While Meta’s AI investments weigh on profitability currently, they could start to bear fruit by mid-decade. By then, AI could potentially raise efficiency by automating content moderation and basic commerce interactions. It may also open up new revenue streams around conversational ads and metaverse virtual worlds.
With Meta shares soaring 20% in after-hours trading following its latest earnings beat, strong guidance and dividend announcement, Mark Zuckerberg appears to have placated Wall Street for now. Investors seem more willing to exercise some patience given tangible progress on cost cuts and AI development.
However, Meta still faces skepticism around the viability and monetization potential of the metaverse.
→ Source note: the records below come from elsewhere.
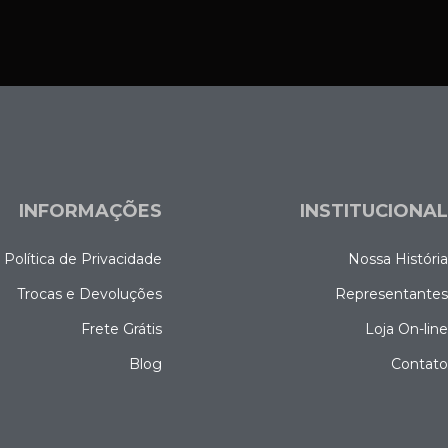
INFORMAÇÕES
INSTITUCIONA
Política de Privacidade
Nossa Históri
Trocas e Devoluções
Representante
Frete Grátis
Loja On-lin
Blog
Contat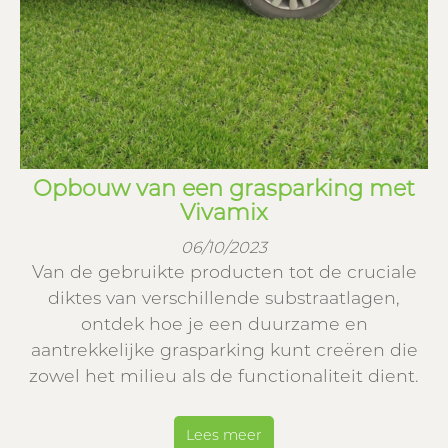
Opbouw van een grasparking met
Vivamix
06/10/2023
Van de gebruikte producten tot de cruciale
diktes van verschillende substraatlagen,
ontdek hoe je een duurzame en
aantrekkelijke grasparking kunt creëren die
zowel het milieu als de functionaliteit dient.
Lees meer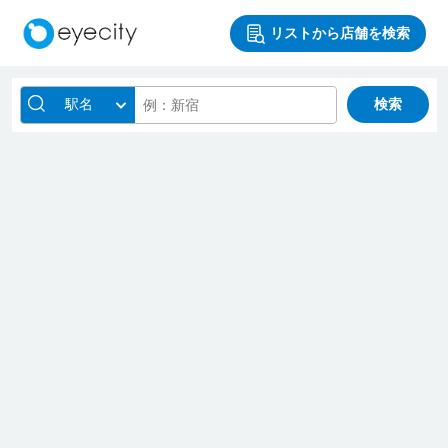
リストから店舗を検索
駅名
検索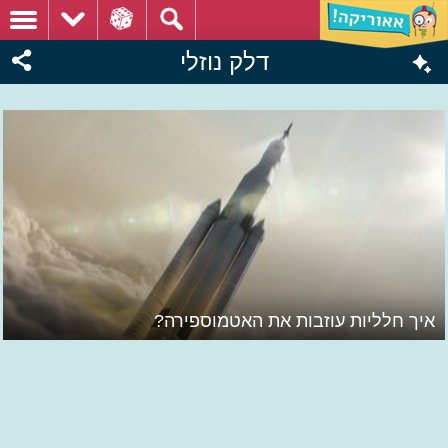
דלק נוזלי
איך חלליות עוזבות את האטמוספירה?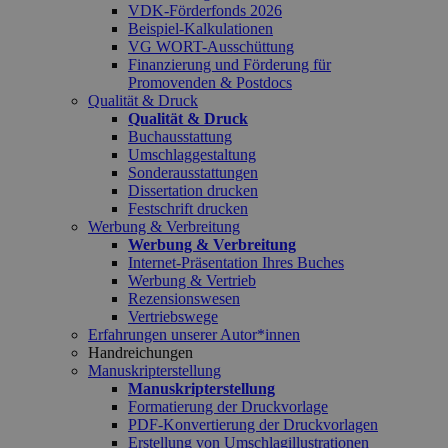
VDK-Förderfonds 2026
Beispiel-Kalkulationen
VG WORT-Ausschüttung
Finanzierung und Förderung für
Promovenden & Postdocs
Qualität & Druck
Qualität & Druck
Buchausstattung
Umschlaggestaltung
Sonderausstattungen
Dissertation drucken
Festschrift drucken
Werbung & Verbreitung
Werbung & Verbreitung
Internet-Präsentation Ihres Buches
Werbung & Vertrieb
Rezensionswesen
Vertriebswege
Erfahrungen unserer Autor*innen
Handreichungen
Manuskripterstellung
Manuskripterstellung
Formatierung der Druckvorlage
PDF-Konvertierung der Druckvorlagen
Erstellung von Umschlagillustrationen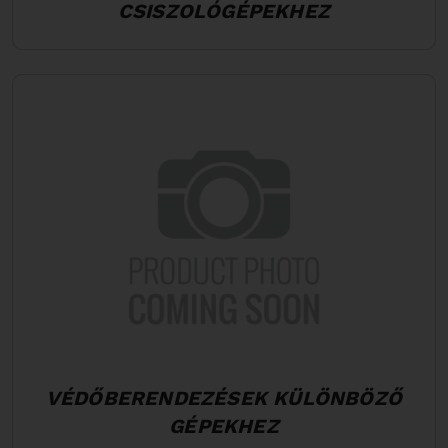
CSISZOLÓGÉPEKHEZ
VÉDŐBERENDEZÉSEK KÜLÖNBÖZŐ
GÉPEKHEZ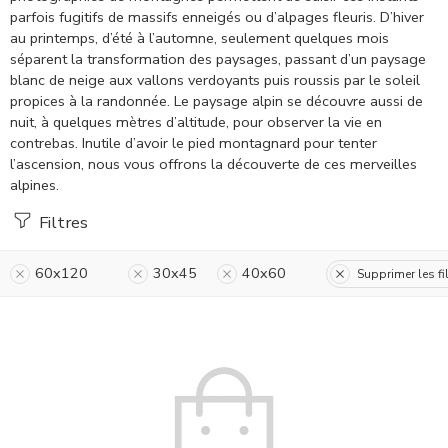
parfois fugitifs de massifs enneigés ou d’alpages fleuris. D’hiver
au printemps, d’été à l’automne, seulement quelques mois
séparent la transformation des paysages, passant d’un paysage
blanc de neige aux vallons verdoyants puis roussis par le soleil
propices à la randonnée. Le paysage alpin se découvre aussi de
nuit, à quelques mètres d’altitude, pour observer la vie en
contrebas. Inutile d’avoir le pied montagnard pour tenter
l’ascension, nous vous offrons la découverte de ces merveilles
alpines.
Filtres
60x120
30x45
40x60
Supprimer les fi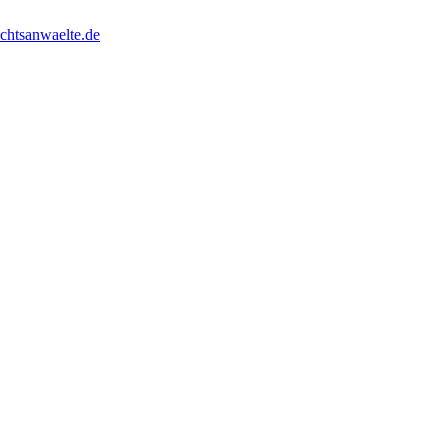
chtsanwaelte.de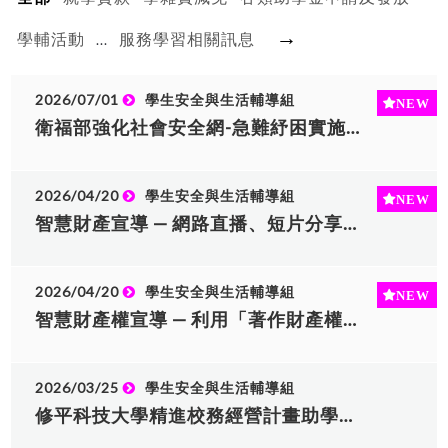
→
學輔活動
服務學習相關訊息
...
2026/07/01
學生安全與生活輔導組
衛福部強化社會安全網-急難紓困實施方案
2026/04/20
學生安全與生活輔導組
智慧財產宣導 — 網路直播、短片分享的著作權問題
2026/04/20
學生安全與生活輔導組
智慧財產權宣導 — 利用「著作財產權人不明著作」前，您應該知道的事
2026/03/25
學生安全與生活輔導組
修平科技大學精進校務經營計畫助學金，申請至115年4月2日止，敬請踴躍申請！（請洽生輔組）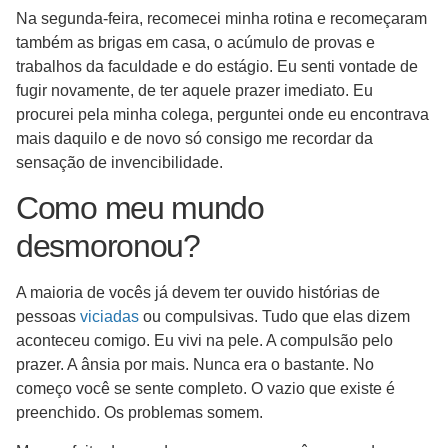
Na segunda-feira, recomecei minha rotina e recomeçaram
também as brigas em casa, o acúmulo de provas e
trabalhos da faculdade e do estágio. Eu senti vontade de
fugir novamente, de ter aquele prazer imediato. Eu
procurei pela minha colega, perguntei onde eu encontrava
mais daquilo e de novo só consigo me recordar da
sensação de invencibilidade.
Como meu mundo
desmoronou?
A maioria de vocês já devem ter ouvido histórias de
pessoas
viciadas
ou compulsivas. Tudo que elas dizem
aconteceu comigo. Eu vivi na pele. A compulsão pelo
prazer. A ânsia por mais. Nunca era o bastante. No
começo você se sente completo. O vazio que existe é
preenchido. Os problemas somem.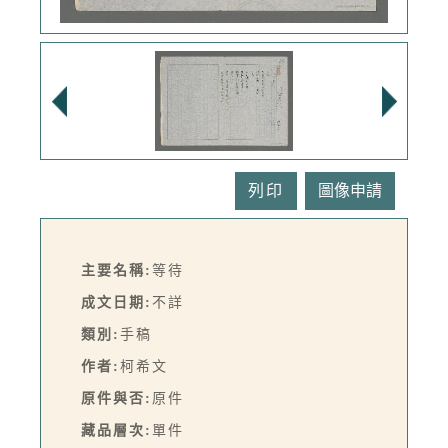
列印
主要名稱:
等待
成文日期:
不詳
類別:
手稿
作者:
柯希文
原件與否:
原件
藏品層次:
單件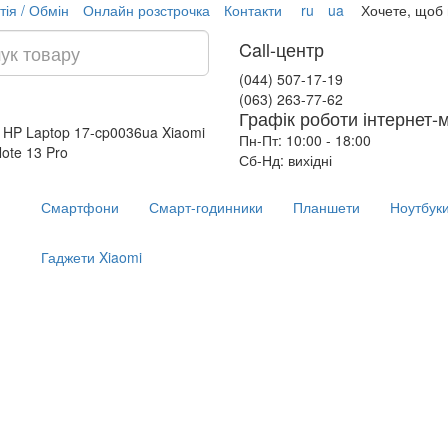
тія / Обмін
Онлайн розстрочка
Контакти
ru
ua
Хочете, щоб
Call-центр
(044) 507-17-19
(063) 263-77-62
Графік роботи інтернет-
 HP Laptop 17-cp0036ua
Xiaomi
Пн-Пт: 10:00 - 18:00
ote 13 Pro
Сб-Нд: вихідні
Смартфони
Смарт-годинники
Планшети
Ноутбук
Гаджети Xiaomi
Success here hinges on major technological breakthroughs in areas like human-centered mixed reality hardware and lifelike avatars over the next decade.
For 2023 though, Meta’s immediate priority will be sustaining advertising growth amid a possible recession while keeping costs contained and user engagement high. If the economy holds up reasonably well, Meta looks positioned to deliver double-digit sales growth and much higher profitability in 2024.